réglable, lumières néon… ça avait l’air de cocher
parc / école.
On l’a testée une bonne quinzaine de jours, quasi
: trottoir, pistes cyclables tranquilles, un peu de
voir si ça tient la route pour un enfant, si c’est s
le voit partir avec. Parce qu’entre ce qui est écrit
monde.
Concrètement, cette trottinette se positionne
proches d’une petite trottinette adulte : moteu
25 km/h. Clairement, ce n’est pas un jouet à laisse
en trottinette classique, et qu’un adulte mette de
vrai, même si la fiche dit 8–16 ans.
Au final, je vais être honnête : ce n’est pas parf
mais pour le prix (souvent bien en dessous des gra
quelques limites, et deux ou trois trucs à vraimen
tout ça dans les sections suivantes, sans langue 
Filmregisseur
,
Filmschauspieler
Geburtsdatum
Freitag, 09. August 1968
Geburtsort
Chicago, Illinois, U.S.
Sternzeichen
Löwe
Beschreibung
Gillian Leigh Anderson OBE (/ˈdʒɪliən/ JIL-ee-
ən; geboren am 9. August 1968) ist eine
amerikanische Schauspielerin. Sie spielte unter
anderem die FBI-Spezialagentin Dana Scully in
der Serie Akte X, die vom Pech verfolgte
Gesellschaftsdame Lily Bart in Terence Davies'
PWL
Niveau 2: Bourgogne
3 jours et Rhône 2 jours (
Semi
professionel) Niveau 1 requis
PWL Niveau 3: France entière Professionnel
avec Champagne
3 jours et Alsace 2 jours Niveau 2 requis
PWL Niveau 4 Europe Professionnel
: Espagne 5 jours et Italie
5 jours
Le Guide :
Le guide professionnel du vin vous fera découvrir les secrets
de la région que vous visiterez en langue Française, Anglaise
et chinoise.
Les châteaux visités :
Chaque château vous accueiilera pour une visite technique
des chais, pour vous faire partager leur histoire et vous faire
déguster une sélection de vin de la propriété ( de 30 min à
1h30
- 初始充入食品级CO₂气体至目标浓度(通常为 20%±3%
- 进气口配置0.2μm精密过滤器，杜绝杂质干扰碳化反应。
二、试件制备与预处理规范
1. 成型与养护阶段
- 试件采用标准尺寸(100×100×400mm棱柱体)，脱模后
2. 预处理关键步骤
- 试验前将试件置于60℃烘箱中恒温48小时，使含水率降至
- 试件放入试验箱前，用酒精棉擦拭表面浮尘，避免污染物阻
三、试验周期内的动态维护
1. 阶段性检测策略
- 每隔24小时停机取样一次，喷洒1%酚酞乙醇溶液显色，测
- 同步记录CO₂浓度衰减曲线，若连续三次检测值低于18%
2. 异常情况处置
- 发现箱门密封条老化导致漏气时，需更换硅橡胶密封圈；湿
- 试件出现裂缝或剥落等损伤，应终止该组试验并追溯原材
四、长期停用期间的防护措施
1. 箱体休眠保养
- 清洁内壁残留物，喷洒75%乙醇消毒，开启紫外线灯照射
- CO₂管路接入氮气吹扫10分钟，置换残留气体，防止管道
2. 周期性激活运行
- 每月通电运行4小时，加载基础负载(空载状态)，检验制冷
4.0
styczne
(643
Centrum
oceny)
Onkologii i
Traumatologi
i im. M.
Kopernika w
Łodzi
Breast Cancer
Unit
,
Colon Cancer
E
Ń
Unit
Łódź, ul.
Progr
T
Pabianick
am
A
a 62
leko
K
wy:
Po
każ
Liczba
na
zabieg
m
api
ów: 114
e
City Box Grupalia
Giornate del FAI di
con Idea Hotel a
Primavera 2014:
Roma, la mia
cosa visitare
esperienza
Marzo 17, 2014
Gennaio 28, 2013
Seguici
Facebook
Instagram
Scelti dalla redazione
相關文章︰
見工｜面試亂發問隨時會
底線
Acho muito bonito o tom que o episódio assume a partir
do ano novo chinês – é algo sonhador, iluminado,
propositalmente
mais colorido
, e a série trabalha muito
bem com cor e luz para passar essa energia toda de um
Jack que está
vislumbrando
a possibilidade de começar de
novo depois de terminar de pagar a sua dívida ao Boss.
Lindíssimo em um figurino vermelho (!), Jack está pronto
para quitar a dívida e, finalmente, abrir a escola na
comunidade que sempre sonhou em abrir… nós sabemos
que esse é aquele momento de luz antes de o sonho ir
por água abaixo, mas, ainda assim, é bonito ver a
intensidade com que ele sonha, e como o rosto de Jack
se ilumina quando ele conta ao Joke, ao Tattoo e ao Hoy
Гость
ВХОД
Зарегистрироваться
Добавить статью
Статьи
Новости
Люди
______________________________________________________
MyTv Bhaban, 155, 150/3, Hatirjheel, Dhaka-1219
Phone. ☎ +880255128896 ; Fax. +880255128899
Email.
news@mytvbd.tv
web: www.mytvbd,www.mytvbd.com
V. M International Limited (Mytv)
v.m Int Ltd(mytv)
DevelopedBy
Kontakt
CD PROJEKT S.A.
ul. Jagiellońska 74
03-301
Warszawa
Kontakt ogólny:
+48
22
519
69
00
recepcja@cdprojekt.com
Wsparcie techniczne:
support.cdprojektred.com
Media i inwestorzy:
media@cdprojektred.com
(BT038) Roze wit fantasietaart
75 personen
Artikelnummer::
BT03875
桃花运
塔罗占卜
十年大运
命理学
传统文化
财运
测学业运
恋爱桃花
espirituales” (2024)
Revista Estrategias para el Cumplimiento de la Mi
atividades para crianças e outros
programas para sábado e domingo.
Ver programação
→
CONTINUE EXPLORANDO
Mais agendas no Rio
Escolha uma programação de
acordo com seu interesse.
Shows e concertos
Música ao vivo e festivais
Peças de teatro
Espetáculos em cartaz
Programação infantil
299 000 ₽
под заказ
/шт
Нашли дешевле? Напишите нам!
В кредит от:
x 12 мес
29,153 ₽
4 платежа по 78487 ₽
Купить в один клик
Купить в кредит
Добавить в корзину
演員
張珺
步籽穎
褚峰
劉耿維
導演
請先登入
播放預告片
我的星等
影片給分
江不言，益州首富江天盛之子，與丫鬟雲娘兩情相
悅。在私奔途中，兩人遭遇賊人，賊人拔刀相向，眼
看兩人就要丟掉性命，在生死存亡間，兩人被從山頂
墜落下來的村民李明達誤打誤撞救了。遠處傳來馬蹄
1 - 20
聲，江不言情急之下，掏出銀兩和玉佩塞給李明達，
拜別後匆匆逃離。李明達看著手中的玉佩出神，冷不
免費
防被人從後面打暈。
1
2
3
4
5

▶ [WHAT IS NEEDED] All of the material above needs to be output exactly, with no line left out.

▶ [SOLUTION TO THIS TASK]
réglable, lumières néon… ça avait l’air de cocher
parc / école.
On l’a testée une bonne quinzaine de jours, quasi
: trottoir, pistes cyclables tranquilles, un peu de
voir si ça tient la route pour un enfant, si c’est s
le voit partir avec. Parce qu’entre ce qui est écrit
monde.
Concrètement, cette trottinette se positionne
proches d’une petite trottinette adulte : moteu
25 km/h. Clairement, ce n’est pas un jouet à laisse
en trottinette classique, et qu’un adulte mette de
vrai, même si la fiche dit 8–16 ans.
Au final, je vais être honnête : ce n’est pas parf
mais pour le prix (souvent bien en dessous des gra
quelques limites, et deux ou trois trucs à vraimen
tout ça dans les sections suivantes, sans langue 
Filmregisseur
,
Filmschauspieler
Geburtsdatum
Freitag, 09. August 1968
Geburtsort
Chicago, Illinois, U.S.
Sternzeichen
Löwe
Beschreibung
Gillian Leigh Anderson OBE (/ˈdʒɪliən/ JIL-ee-
ən; geboren am 9. August 1968) ist eine
amerikanische Schauspielerin. Sie spielte unter
anderem die FBI-Spezialagentin Dana Scully in
der Serie Akte X, die vom Pech verfolgte
Gesellschaftsdame Lily Bart in Terence Davies'
PWL
Niveau 2: Bourgogne
3 jours et Rhône 2 jours (
Semi
professionel) Niveau 1 requis
PWL Niveau 3: France entière Professionnel
avec Champagne
3 jours et Alsace 2 jours Niveau 2 requis
PWL Niveau 4 Europe Professionnel
: Espagne 5 jours et Italie
5 jours
Le Guide :
Le guide professionnel du vin vous fera découvrir les secrets
de la région que vous visiterez en langue Française, Anglaise
et chinoise.
Les châteaux visités :
Chaque château vous accueiilera pour une visite technique
des chais, pour vous faire partager leur histoire et vous faire
déguster une sélection de vin de la propriété ( de 30 min à
1h30
- 初始充入食品级CO₂气体至目标浓度(通常为 20%±3%
- 进气口配置0.2μm精密过滤器，杜绝杂质干扰碳化反应。
二、试件制备与预处理规范
1. 成型与养护阶段
- 试件采用标准尺寸(100×100×400mm棱柱体)，脱模后
2. 预处理关键步骤
- 试验前将试件置于60℃烘箱中恒温48小时，使含水率降至
- 试件放入试验箱前，用酒精棉擦拭表面浮尘，避免污染物阻
三、试验周期内的动态维护
1. 阶段性检测策略
- 每隔24小时停机取样一次，喷洒1%酚酞乙醇溶液显色，测
- 同步记录CO₂浓度衰减曲线，若连续三次检测值低于18%
2. 异常情况处置
- 发现箱门密封条老化导致漏气时，需更换硅橡胶密封圈；湿
- 试件出现裂缝或剥落等损伤，应终止该组试验并追溯原材
四、长期停用期间的防护措施
1. 箱体休眠保养
- 清洁内壁残留物，喷洒75%乙醇消毒，开启紫外线灯照射
- CO₂管路接入氮气吹扫10分钟，置换残留气体，防止管道
2. 周期性激活运行
- 每月通电运行4小时，加载基础负载(空载状态)，检验制冷
4.0
styczne
(643
Centrum
oceny)
Onkologii i
Traumatologi
i im. M.
Kopernika w
Łodzi
Breast Cancer
Unit
,
Colon Cancer
E
Ń
Unit
Łódź, ul.
Progr
T
Pabianick
am
A
a 62
leko
K
wy:
Po
każ
Liczba
na
zabieg
m
api
ów: 114
e
City Box Grupalia
Giornate del FAI di
con Idea Hotel a
Primavera 2014:
Roma, la mia
cosa visitare
esperienza
Marzo 17, 2014
Gennaio 28, 2013
Seguici
Facebook
Instagram
Scelti dalla redazione
相關文章︰
見工｜面試亂發問隨時會
底線
Acho muito bonito o tom que o episódio assume a partir
do ano novo chinês – é algo sonhador, iluminado,
propositalmente
mais colorido
, e a série trabalha muito
bem com cor e luz para passar essa energia toda de um
Jack que está
vislumbrando
a possibilidade de começar de
novo depois de terminar de pagar a sua dívida ao Boss.
Lindíssimo em um figurino vermelho (!), Jack está pronto
para quitar a dívida e, finalmente, abrir a escola na
comunidade que sempre sonhou em abrir… nós sabemos
que esse é aquele momento de luz antes de o sonho ir
por água abaixo, mas, ainda assim, é bonito ver a
intensidade com que ele sonha, e como o rosto de Jack
se ilumina quando ele conta ao Joke, ao Tattoo e ao Hoy
Гость
ВХОД
Зарегистрироваться
Добавить статью
Статьи
Новости
Люди
______________________________________________________
MyTv Bhaban, 155, 150/3, Hatirjheel, Dhaka-1219
Phone. ☎ +880255128896 ; Fax. +880255128899
Email.
news@mytvbd.tv
web: www.mytvbd,www.mytvbd.com
V. M International Limited (Mytv)
v.m Int Ltd(mytv)
DevelopedBy
Kontakt
CD PROJEKT S.A.
ul. Jagiellońska 74
03-301
Warszawa
Kontakt ogólny:
+48
22
519
69
00
recepcja@cdprojekt.com
Wsparcie techniczne:
support.cdprojektred.com
Media i inwestorzy:
media@cdprojektred.com
(BT038) Roze wit fantasietaart
75 personen
Artikelnummer::
BT03875
桃花运
塔罗占卜
十年大运
命理学
传统文化
财运
测学业运
恋爱桃花
espirituales” (2024)
Revista Estrategias para el Cumplimiento de la Mi
atividades para crianças e outros
programas para sábado e domingo.
Ver programação
→
CONTINUE EXPLORANDO
Mais agendas no Rio
Escolha uma programação de
acordo com seu interesse.
Shows e concertos
Música ao vivo e festivais
Peças de teatro
Espetáculos em cartaz
Programação infantil
299 000 ₽
под заказ
/шт
Нашли дешевле? Напишите нам!
В кредит от:
x 12 мес
29,153 ₽
4 платежа по 78487 ₽
Купить в один клик
Купить в кредит
Добавить в корзину
演員
張珺
步籽穎
褚峰
劉耿維
導演
請先登入
播放預告片
我的星等
影片給分
江不言，益州首富江天盛之子，與丫鬟雲娘兩情相
悅。在私奔途中，兩人遭遇賊人，賊人拔刀相向，眼
看兩人就要丟掉性命，在生死存亡間，兩人被從山頂
墜落下來的村民李明達誤打誤撞救了。遠處傳來馬蹄
1 - 20
聲，江不言情急之下，掏出銀兩和玉佩塞給李明達，
拜別後匆匆逃離。李明達看著手中的玉佩出神，冷不
免費
防被人從後面打暈。
1
2
3
4
5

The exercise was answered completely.